The New World Vultures, also known as the condor family, refers to vultures belonging to the family Cathartidae. The family is represented by seven species belonging to five genera. These birds live in the warm, temperate areas of the Americas. The New World vultures are scavengers who feed mainly on carcasses of dead animals. They detect the carcasses using their keen sense of smell and sharp eyesight, unlike the Old World vultures which lack the former ability. Here is a list of the seven species of New World vultures and important features associated with them:
7. King Vulture
The king vulture (Sarcoramphus papa), the only surviving species of the Sarcoramphus genus, is a large bird that lives in South and Central America. The range of the bird extends from northern Argentina in the south to southern Mexico in the north. Here, the bird inhabits the tropical lowland forests. The bird is predominantly white with gray to white tail, ruff, and flight feathers. The birds feed on carcasses, often displacing the smaller vultures from the site. The King vulture is known to live for about 30 years in captivity. Even though these birds have been classified as Least Concern, their numbers are fast falling due to habitat loss.
6. Andean Condor
The Andean condor (Vultur gryphus), the only species of the genus Vultur, lives in South America. It is the world’s largest flying bird. The bird lives in the Andes Mountains of South America and the adjacent Pacific coasts. The Andean condor is black in color with a ruff of white feather surrounding the neck base. The head and neck of the bird are a dull red color and lacks feathers. The males of this species are larger than the females. The Andean condor is mainly a scavenger that prefers to feed on carcasses of large mammals like cattle or deer. The birds nest at elevations of up to 16,000 feet. Inaccessible rock ledges are the preferred nesting locations of these birds. The Andean condor is one of the world’s longest living birds with a lifespan of more than 70 years. The bird is regarded as a national symbol of many South American nations and is an integral part of the mythology and folklore of the region. IUCN classifies this bird as threatened. Habitat loss and secondary poisoning from hunter-killed carcasses are killing these birds.
5. California Condor
The (Gymnogyps californianus) is the largest terrestrial bird in North America. The bird became extinct in the wild in 1987 during which time the few remaining in the wild were captured to eliminate the possibility of complete extermination of the species. The captured birds were bred in captivity and individuals were then released in the wild. The birds have been released in the Grand Canyon area and the Zion National Park, and a few other locations in northern Arizona and southern Utah. Some individuals have been released in northern Baja California and the coastal mountains of California. Today, these birds are still critically endangered. The birds have a black plumage, bald head, yellow to bright orange skin color, and white patches on the underside of wings. It feeds on carrion and lives up to 60 years in the wild.

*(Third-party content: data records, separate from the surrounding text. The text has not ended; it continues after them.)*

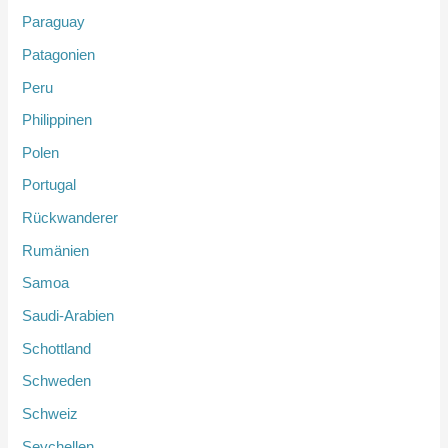
Paraguay
Patagonien
Peru
Philippinen
Polen
Portugal
Rückwanderer
Rumänien
Samoa
Saudi-Arabien
Schottland
Schweden
Schweiz
Seychellen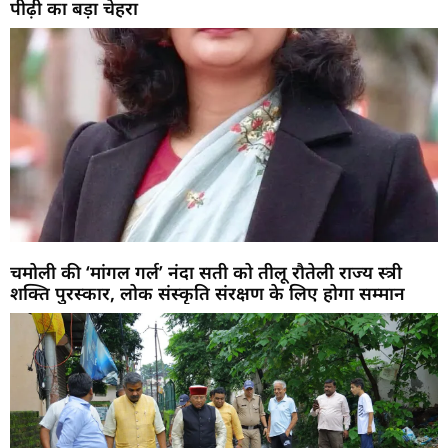
पीढ़ी का बड़ा चेहरा
चमोली की ‘मांगल गर्ल’ नंदा सती को तीलू रौतेली राज्य स्त्री
शक्ति पुरस्कार, लोक संस्कृति संरक्षण के लिए होगा सम्मान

4. Greater Yellow-Headed Vulture
The greater yellow-headed vulture or the forest vulture (Cathartes melambrotus) lives in the tropical moist lowland forests of South America. The birds are fairly large in size, weighing around 1.65 kg and with a wingspan of 166178 cm. The bird locates carcasses by spell and sight and then feed on the carrion. The bird is dependant on the larger vulture species like the king vulture to access the interiors of the carcass. The beak of the greater yellow-headed vulture is not strong enough to tear through the hide of the larger mammals. The birds build their nests on cave floors or stump hollows and feed their young by regurgitation.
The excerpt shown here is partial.